Wednesday, 29 May 2024

Dietrich Harth, "The Invention of Cultural Memory" (Summary)

American literature has a minority tradition of landscape writing that counters the values of progress, development, and improvement celebrated by a dominant tradition. Marginalized writings have become increasingly important to us because they serve as a hedge against social change and rescue the dominant culture in difficult times. One major shift in our scientific world view in the twentieth century has been to recognize the importance of systems and relationships in the phenomenal world. We have begun to recognize that an entity is largely created and undergoes change by its interaction with other entities. The hope for absolute, discrete, and unchangeable essence has disappeared, replaced by Einstein's theory of relativity, quantum mechanics, Heisenberg's uncertainty principle, chaos theory, and such sciences as ecology. More recently, many have celebrated the rise of a holistic world view that is more compatible with ecological discoveries than Cartesian dualism.

Russian philosopher and literary critic Mikhail Bakhtin has incorporated much of the thinking about systems and relationships long ago embraced by the hard sciences into his literary theories. His work provides an ideal starting point for an ecological analysis of landscape writing. Bakhtin's theories might be seen as the literary equivalent of ecology, the science of relationships. The ideal form to represent reality is a dialogical form, one in which multiple voices or points of view interact. This dialogue among differing points of view gives value to a variety of socio-ideological positions. An ecological literary criticism could explore how authors have represented the interaction of both human and nonhuman voices in the landscape.

Dialogics in landscape writing can be applied to explore the anthropocentric nature of our time and the values we place on representation. However, there are varying degrees of egoism, and some writers attempt to dissolve their egos and enter the private worlds of different entities in the landscape. This self-reflexive stance rejects the duplicity that often leads viewers to believe that extreme close-up or telephoto shots with no humans in sight is the real nature.

Another problem in applying dialogics to landscape writing is the marked absence of human society in much of the writing. While it might seem that the application of Bakhtin's theory would become questionable, he argues that wherever there is a human voice, there is evidence of other human beings because we are each a result of our interaction with others. Language is necessarily a social construct, and the language we write carries evidence of social values, which are capable of expressing themselves.

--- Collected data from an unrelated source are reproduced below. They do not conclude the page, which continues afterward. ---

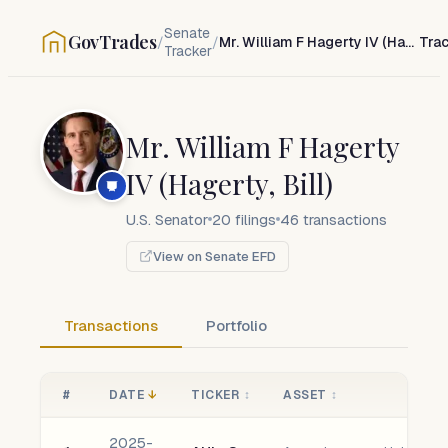
Senate
GovTrades
/
/
Mr. William F Hagerty IV (Hagerty, Bill)
Tra
Tracker
Mr. William F Hagerty
IV (Hagerty, Bill)
U.S. Senator
20
filings
46
transactions
View on Senate EFD
Transactions
Portfolio
#
DATE
↓
TICKER
↕
ASSET
↕
2025-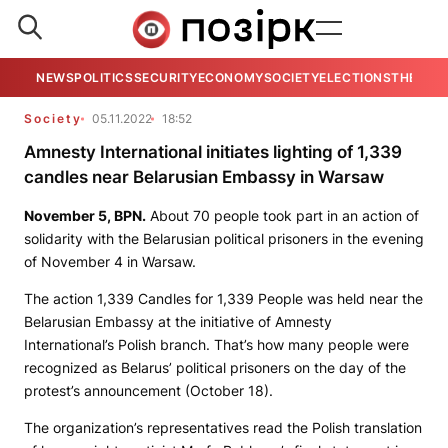
NEWS
POLITICS
SECURITY
ECONOMY
SOCIETY
ELECTIONS
THE VIE
Society
05.11.2022
18:52
Amnesty International initiates lighting of 1,339
candles near Belarusian Embassy in Warsaw
November 5, BPN.
About 70 people took part in an action of
solidarity with the Belarusian political prisoners in the evening
of November 4 in Warsaw.
The action 1,339 Candles for 1,339 People was held near the
Belarusian Embassy at the initiative of Amnesty
International’s Polish branch. That’s how many people were
recognized as Belarus’ political prisoners on the day of the
protest’s announcement (October 18).
The organization’s representatives read the Polish translation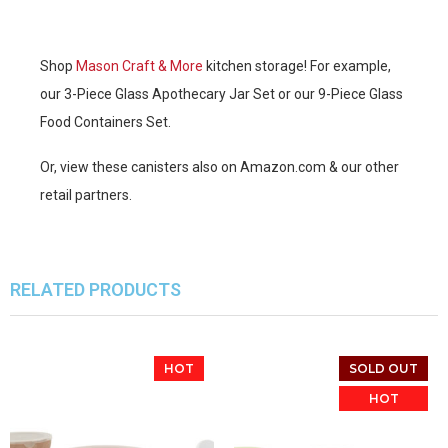
Shop
Mason Craft & More
kitchen storage! For example,
our 3-Piece Glass Apothecary Jar Set or our 9-Piece Glass
Food Containers Set.
Or, view these canisters also on Amazon.com & our other
retail partners.
RELATED PRODUCTS
HOT
SOLD OUT
HOT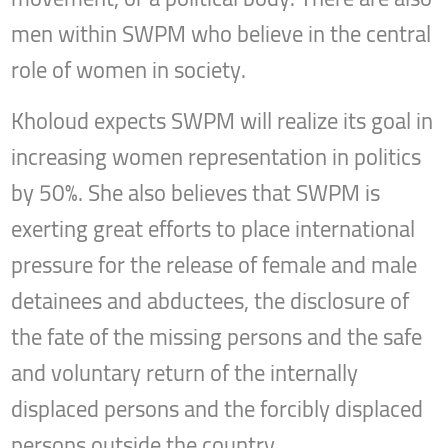
men within SWPM who believe in the central
role of women in society.
Kholoud expects SWPM will realize its goal in
increasing women representation in politics
by 50%. She also believes that SWPM is
exerting great efforts to place international
pressure for the release of female and male
detainees and abductees, the disclosure of
the fate of the missing persons and the safe
and voluntary return of the internally
displaced persons and the forcibly displaced
persons outside the country.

A dialogical analysis of landscape literature emphasizes the intertextuality of a text, as it answers other texts within its genre. For Bakhtin, genre is always collectivive, indicating social forces at work. Landscape writing tends to incorporate a variety of genres, and the history of literatre is the struggle between the novel and other already-existing genres.

American literature often portrays the sameness of urban life across the United States and Canada to establish a connection with the reader, leading to an increasingly conformist society. This is ideal for an approved, "official" literature that bulldozes local hillsides to make a homogeneous American literature. Bakhtin's idea of the chronotope encourages us to recover the representation of place in even works of "essential noninterest in the land." The chronotope binds together elements of story, geography, and self, reminding us of the local, vernacular, folk elements of literature, which are rooted in place.

Bakhtin questions the significance of these chronotopes and answers that they are the organizing centers for the fundamental narrative events of the novel. This critique of American literature needs to address the interconnections of time and place in narrative to avoid creating a conformist society and a homogeneous American literature. Analyzing landscape in narrative becomes not only a key to understanding how we have viewed the relationship of humans and nature but also a key to understanding at least some of the meanings of a narrative.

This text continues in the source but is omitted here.